A Greenock Spark That Lit the Hammers’ Flame

 


For we long-suffering Scots Hammers — and especially those of us who are Greenock-born devotees of West Ham United — today is a day of quiet reverence, almost sacred in its significance. For on this date, the 17th of September 2025, we mark the bicentenary of the birth of Donald Currie — Greenock born on the same day in 1825, and departed this life in 1909.

 Currie was an industrialist of formidable energy, a shipowner whose vessels stitched together the trade routes of empire, a parliamentarian, and later a generous philanthropist. But for us, who trace our loyalties not through stock markets or shipping ledgers but through claret and blue veins, his most luminous legacy lies elsewhere: as the first chairman, founder and financier of Old Castle Swifts F.C.

 

The Swifts were a works team, forged in 1892 from the sweat and sinew of Scottish shipyard workers toiling in West Ham, East London. When the club dissolved in 1895, its embers did not die. Instead, they were carried across the docks and found new life in the new-born Thames Ironworks F.C. — who, a few short years later, would be reborn as the beloved West Ham United. Indeed, a significant number former Swifts players (Scots among them) became Ironworks players.

 

And so, the first true spark of our club was struck with Donald Currie’s birth two centuries ago: a spark that ignited a roaring furnace of Greenock engineers, shipwrights and — in time — footballers, who poured like molten metal down to London’s East End, bringing with them their labour, their accents, and their dreams.

 


Leafing through the old rosters of the Swifts is like reading a roll-call from the Clyde: Lyndsey, Murray, McFarlane, Leith, Baird, Mitchell, Fraser, Taylor.

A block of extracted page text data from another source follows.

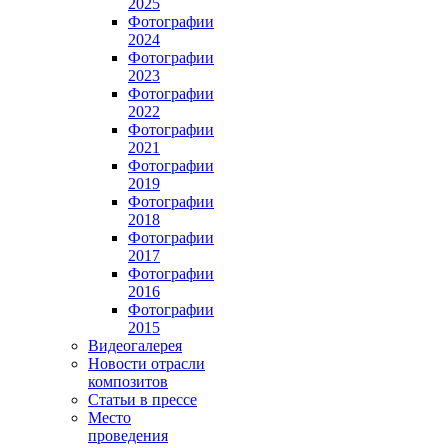
2025
Фотографии
2024
Фотографии
2023
Фотографии
2022
Фотографии
2021
Фотографии
2019
Фотографии
2018
Фотографии
2017
Фотографии
2016
Фотографии
2015
Видеогалерея
Новости отрасли
композитов
Статьи в прессе
Место
проведения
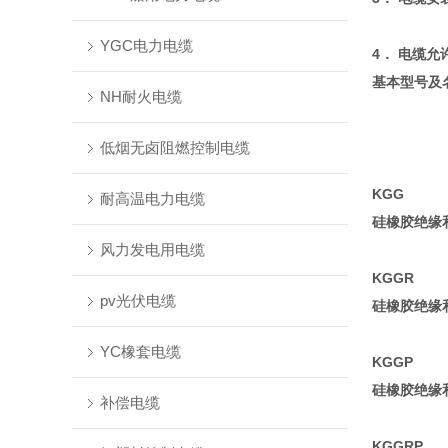
YGC电力电缆
4． 电缆
基本型号及
NH耐火电缆
低烟无卤阻燃控制电缆
KGG
耐高温电力电缆
硅橡胶绝缘
风力发电用电缆
KGGR
pv光伏电缆
硅橡胶绝缘
YC橡套电缆
KGGP
硅橡胶绝缘
补偿电缆
KGGRP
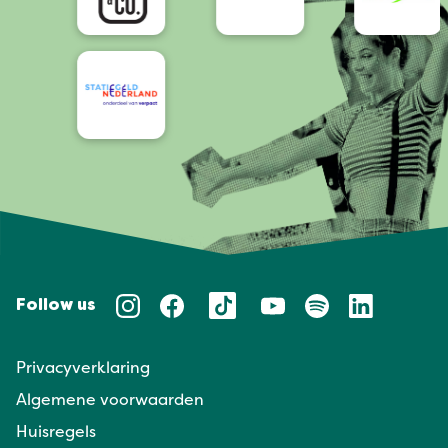
Follow us
Privacyverklaring
Algemene voorwaarden
Huisregels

Among them, fellow Greenock engineers Robert Taylor and David Murray — brothers in craft and in spirit to Currie himself.

 

Currie’s path had first taken him through Cunard in Liverpool before he struck out alone, founding Donald Currie & Co. in 1862, which blossomed into the famed Union-Castle Line. In his youth he had laboured in his uncle’s sugar-refining business back home in Greenock, and so the old trade winds of sugar, no less than shipbuilding, braided Greenock to London.

 

Consider Abram Lyle, another Greenock son and sugar magnate. In 1865 he acquired a refinery in Greenock, and later others in Plaistow and Silvertown. Distrusting strangers, he brought his entire workforce from Greenock by train in 1882 — from foremen to labourers — just as the German sugar bakers before him had imported their own countrymen to staff their refineries both on the Clyde and in East London. My own forebears from Bremen were among those 19th-century sugar men. ‘White gold,’ like shipbuilding, flows through the strata of our family history.

 

So too did Currie expand, acquiring land at Canning Town near the mouth of the River Lea, where his Scottish-recruited workforce tended his ship-repair yards. And it was here, in 1891, that he resolved to establish the Old Castle Swifts — a team financed by his company, a spark struck on the anvil of Union-Castle steel.

 

In time, the Swifts passed into history, yet their spirit endured with a new East End works team being formed in direct response to the Swifts demise. The Thames Ironworks FC men picked up their hammer, carrying the Scottish tradition forward until they became West Ham United in 1900. Even then, Scots still laced up their boots for the Irons.

 

Decades later, in 1965, my own father Ronnie Ahlfeld — a lad of seventeen — followed the same compass southward, signing schoolboy terms as a youth player for West Ham, even making a few appearances for the reserves in the Metropolitan League against St Neot’s and Dartford Town. Fate was cruel: injury curtailed his rise, sending him home to become youth team manager at Greenock Morton F.C., just as my grandfather Robey Ahlfeld had once guarded the goalmouth for old Greenock Morton Juniors before the war. My young cousin Brinley also had trials at the Hammers and was on the books for a brief period too.


 

Yet my father returned from London with something indelible — a love for the East End and its warm-hearted people, for a club that had shown him such kindness during his brief, blighted playing days. That love passed to my brother Robert and me. Season after season, we made pilgrimages with Dad to Upton Park, cheering the Hammers through the glory years of Frank McAvennie and Tony Cottee in ’86, and later marvelling when Neil Orr — a fellow Gourock lad from Morton — donned the claret and blue. We even crossed paths with Ray Stewart and the great manager John Lyall, himself an East Ender of Scottish stock.
 

We kept the faith even through the wilderness years in the old Second Division, when the defence was more sieve than steel. Those trips were brightened by visits to my aunts Senga and Ellen and our London cousins, weaving family into the fabric of football.
 

And so, who can say what the future holds for our oft-troubled club, with its uneasy owners and financial storms? Yet even now, the embers of West Ham still glow; the forge is not yet cold, the anvil not yet silent.
 

So, raise a glass — to Sir Donald, born two hundred years ago in Greenock, who unknowingly set in motion the great, clanging poetry of the Hammers.
 

Up the Irons. And happy birthday, Sir Donald.